La chronique
Donc, cet album ne sent pas la mort : cet album est la mort. En effet, certains encyclopédistes prétendront que John R. Cash est décédé le 12 septembre 2003 à Nashville (Tennessee), alors que ceux qui aiment la musique plus que leurs fiches, savent parfaitement qu'il a quitté ce monde le 15 mai de la même année, date de la disparition de son épouse, amante, et muse June Carter. C'est comme cela que cela se passe, quand un amour fait défaut : on se lève tous les matins (et Dieu sait que cela fut sur la fin pénible pour l'Homme en Noir), on chante, on compose même, et, en bref, on tente de donner le change. Car le paradoxe, chez le plus grand chanteur de country-music de la deuxième partie du XXème siècle reste que, simultanément, il n'avait plus envie (de faire le zozo sur les plateaux de télévision, ou à longueur de colonnes de tabloïds, de jouer un jeu social de conformité à un système, comme lorsqu'un ressort est brisé), et qu'il restait en même temps tétanisé que telle session soit la dernière. Ce qui, aussi étrange et baroque que cela puisse paraître plus de six années après sa disparition, s'avère apparemment le cas avec American VI : Ain't No Grave (et son intitulé parfaitement adéquat). Jusque, vraisemblablement, à la prochaine fois (et la découverte, aussi improbable que fructueuse, de nouveaux inédits post-mortem).

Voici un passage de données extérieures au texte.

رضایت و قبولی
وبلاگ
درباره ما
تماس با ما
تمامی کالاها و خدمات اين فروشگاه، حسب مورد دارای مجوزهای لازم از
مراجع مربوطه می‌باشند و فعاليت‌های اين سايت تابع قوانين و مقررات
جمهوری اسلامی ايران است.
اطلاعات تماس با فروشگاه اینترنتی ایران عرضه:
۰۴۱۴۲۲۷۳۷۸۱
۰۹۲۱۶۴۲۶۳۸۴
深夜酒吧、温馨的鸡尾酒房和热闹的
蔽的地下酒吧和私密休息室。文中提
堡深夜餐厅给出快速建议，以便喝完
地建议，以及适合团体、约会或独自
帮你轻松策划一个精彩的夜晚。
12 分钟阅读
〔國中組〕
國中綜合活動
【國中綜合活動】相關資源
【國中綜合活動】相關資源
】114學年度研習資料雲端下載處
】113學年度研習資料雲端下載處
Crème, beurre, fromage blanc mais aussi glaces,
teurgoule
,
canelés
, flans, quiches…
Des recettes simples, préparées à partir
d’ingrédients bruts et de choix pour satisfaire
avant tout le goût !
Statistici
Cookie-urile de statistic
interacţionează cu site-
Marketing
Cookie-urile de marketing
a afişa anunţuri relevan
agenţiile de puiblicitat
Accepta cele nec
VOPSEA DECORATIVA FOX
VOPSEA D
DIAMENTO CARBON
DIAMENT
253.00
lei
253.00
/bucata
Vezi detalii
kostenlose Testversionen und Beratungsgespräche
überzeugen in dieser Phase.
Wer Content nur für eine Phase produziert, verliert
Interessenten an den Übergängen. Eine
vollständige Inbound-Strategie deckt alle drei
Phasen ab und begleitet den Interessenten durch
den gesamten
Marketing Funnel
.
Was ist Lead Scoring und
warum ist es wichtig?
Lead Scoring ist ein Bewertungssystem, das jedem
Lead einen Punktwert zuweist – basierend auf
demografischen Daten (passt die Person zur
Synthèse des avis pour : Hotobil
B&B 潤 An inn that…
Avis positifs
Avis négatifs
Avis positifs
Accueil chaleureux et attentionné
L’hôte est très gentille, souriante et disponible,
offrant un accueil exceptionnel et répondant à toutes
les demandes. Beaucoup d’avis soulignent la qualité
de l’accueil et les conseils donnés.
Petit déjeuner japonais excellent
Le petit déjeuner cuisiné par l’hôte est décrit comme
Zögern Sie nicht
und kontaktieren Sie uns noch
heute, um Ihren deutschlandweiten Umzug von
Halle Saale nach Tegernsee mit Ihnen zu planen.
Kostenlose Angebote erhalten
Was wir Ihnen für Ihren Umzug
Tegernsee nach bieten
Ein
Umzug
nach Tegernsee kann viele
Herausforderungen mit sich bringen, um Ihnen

Les dix chansons proposées ici constituent fort naturellement une continuation évidente, et une conclusion (provisoire ?) aux cinq volumes précédents. Produit par Rick Rubin (l'homme-qui-sortit-Cash-de-sa-retraite, pour l'installer face à lui-même, son parcours, et sa légende), et enregistré quelque part entre Los Angeles, et ce Tennessee qu'il aimait tant, le disque ne surprendra donc pas, mais il n'est pas là pour ça. Les musiciens, peu nombreux (ce qui garantit une atmosphère parfaitement dégraissée, et impressionniste) sont fidèles, et identiques, aux précédentes sessions, à commencer par le claviériste Benmont Tench (qui connaît les accompagnements de Tom Petty et Bob Dylan comme sa poche). On soulignera également la présence du perdreau de l'année, un certain Jonny Polonsky, en merveille cachée de la pop-rock d'outre-Atlantique.

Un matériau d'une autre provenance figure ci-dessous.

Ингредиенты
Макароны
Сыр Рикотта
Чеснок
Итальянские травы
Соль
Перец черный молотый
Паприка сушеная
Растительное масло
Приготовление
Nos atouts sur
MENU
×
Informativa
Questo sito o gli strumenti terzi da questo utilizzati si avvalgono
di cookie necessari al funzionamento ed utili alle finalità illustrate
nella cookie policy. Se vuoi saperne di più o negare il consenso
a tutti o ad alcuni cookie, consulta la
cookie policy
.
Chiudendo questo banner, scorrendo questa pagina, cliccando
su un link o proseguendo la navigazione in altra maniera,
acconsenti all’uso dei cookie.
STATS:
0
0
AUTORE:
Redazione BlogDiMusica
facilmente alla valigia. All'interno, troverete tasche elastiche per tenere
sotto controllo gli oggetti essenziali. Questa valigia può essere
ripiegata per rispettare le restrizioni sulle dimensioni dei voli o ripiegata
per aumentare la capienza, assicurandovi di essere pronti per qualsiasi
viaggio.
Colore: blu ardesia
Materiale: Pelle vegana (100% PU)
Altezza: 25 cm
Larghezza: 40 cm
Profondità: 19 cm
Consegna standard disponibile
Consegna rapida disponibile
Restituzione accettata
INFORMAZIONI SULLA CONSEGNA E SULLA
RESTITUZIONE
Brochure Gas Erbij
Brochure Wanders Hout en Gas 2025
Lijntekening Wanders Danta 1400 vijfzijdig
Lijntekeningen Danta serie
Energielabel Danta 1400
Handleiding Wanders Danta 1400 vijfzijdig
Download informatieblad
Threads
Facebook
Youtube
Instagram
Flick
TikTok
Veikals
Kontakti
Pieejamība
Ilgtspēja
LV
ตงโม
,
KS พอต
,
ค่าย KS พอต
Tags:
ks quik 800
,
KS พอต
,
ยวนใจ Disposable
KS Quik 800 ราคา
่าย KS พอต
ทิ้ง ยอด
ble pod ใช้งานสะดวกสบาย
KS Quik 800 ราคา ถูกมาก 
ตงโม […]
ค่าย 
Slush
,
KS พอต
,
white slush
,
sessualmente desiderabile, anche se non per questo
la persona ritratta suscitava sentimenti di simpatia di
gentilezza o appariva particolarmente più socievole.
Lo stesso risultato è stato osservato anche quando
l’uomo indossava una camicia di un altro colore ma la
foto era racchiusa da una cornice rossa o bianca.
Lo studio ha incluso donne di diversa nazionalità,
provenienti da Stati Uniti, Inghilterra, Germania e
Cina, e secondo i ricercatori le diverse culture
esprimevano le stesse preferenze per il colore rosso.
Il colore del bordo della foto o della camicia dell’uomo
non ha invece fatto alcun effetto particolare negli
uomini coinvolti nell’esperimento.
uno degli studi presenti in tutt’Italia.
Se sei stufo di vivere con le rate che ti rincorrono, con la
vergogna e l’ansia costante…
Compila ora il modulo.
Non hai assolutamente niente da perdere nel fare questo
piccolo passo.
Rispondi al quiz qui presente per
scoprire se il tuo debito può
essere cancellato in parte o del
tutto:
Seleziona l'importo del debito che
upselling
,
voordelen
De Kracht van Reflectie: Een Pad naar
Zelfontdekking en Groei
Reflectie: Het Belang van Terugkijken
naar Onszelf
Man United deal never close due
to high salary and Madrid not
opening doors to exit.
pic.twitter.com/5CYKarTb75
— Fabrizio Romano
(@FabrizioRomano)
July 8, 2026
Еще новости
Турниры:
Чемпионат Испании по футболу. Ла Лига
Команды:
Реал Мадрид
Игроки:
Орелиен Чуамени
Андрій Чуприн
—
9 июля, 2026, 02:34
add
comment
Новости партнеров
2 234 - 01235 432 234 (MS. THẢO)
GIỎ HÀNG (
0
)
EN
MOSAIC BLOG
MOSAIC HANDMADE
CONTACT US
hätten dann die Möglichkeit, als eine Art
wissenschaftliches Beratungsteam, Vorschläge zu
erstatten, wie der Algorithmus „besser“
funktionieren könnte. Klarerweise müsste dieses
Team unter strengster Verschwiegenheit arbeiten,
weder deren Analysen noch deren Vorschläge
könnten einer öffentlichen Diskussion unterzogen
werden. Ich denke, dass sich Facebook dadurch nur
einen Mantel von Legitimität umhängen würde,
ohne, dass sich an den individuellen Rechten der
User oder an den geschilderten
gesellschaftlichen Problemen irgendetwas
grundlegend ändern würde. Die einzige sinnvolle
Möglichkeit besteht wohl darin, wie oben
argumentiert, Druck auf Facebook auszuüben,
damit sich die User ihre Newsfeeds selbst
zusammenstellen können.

Comme dans les volets précédents, le programme du disque est composé de reprises aussi sépulcrales que spirituelles : outre le traditionnel d'ouverture en chanson-titre, pont idéal entre chant de bagnards, gospel, et country-song, figurent les refrains des amis (un « For the Good Times » emprunté au répertoire de Kris Kristofferson », ainsi que le « Where I'm Bound » de Tom Paxton), et de celles qui auraient pu être des amantes (un « Redemption Day » signé Sheryl Crow). Plus exotique s'offre en outre une version déchirante, forcément déchirante, du « Aloha Oe » de Queen Lili 'Uokalani, dernière souveraine en titre du royaume d'Hawaï, en écho d'un requiem, sur fond de glissandi de guitares. Enfin, ce salut d'entre les morts s'orne d'un « I Corinthians 15 :55 » composé par le maître en personne, ce qui démontre à satiété ce qui habitait, dans ses derniers instants, un artiste s'inspirant ouvertement du Nouveau Testament, et de la première épître de Paul.

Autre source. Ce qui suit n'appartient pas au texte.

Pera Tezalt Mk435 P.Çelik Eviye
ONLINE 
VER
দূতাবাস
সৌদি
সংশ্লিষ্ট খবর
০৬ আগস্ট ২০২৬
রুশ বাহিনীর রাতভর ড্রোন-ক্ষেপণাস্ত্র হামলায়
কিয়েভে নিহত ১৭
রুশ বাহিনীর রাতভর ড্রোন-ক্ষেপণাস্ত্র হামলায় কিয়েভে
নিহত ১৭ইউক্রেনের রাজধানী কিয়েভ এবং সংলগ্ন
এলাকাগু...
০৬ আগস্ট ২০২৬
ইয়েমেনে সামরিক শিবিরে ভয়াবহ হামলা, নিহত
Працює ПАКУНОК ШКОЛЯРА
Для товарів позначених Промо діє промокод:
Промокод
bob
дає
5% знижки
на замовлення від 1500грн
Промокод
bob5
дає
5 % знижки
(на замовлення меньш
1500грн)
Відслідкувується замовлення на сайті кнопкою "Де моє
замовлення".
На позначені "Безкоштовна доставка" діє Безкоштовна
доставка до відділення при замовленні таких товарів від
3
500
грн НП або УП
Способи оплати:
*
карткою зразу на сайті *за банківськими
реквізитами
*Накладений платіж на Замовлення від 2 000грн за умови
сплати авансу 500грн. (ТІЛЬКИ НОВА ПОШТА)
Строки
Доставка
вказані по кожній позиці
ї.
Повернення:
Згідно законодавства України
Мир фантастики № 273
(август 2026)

Pour le reste, on stationnera, un peu benêt, face à la difficulté de la critique en la matière : comment rendre compte du dernier enregistrement d'un artiste qu'on aime énormément, et qui s'est, manifestement, traîné jusqu'au studio comme on tire la langue à la mort ? La voix se brise à plusieurs reprises, c'est certain, mais notre c?ur avec, et, cela, les quelques deniers des marchands du temple ne pourront jamais l'occulter. Imparfait, incomplet, parfois maladroit, sépulcral et enroué, American VI : Ain't No Grave ressemble aux piteuses tentatives de l'espèce humaine (nous en sommes tous là) d'avancer vers une plus grande compréhension. Il n'en est que plus flamboyant. Et, tout compte fait, comme un clin d'?il de la tombe, ressemble à la vie.